Problem details -
Lines where the string "Rencana" appears are to be copied from the entries below.

Provided material -
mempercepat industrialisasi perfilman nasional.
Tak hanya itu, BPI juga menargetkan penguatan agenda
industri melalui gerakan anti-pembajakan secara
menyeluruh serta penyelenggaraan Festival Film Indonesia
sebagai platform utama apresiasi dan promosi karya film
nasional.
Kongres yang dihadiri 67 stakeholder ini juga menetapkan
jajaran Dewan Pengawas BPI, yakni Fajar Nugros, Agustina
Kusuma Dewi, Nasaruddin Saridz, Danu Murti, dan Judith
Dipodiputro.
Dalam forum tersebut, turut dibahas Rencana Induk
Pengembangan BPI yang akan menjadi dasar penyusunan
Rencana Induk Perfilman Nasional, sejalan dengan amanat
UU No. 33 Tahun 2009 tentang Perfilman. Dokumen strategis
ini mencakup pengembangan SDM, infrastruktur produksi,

Written response -
Dalam forum tersebut, turut dibahas Rencana Induk
Rencana Induk Perfilman Nasional, sejalan dengan amanat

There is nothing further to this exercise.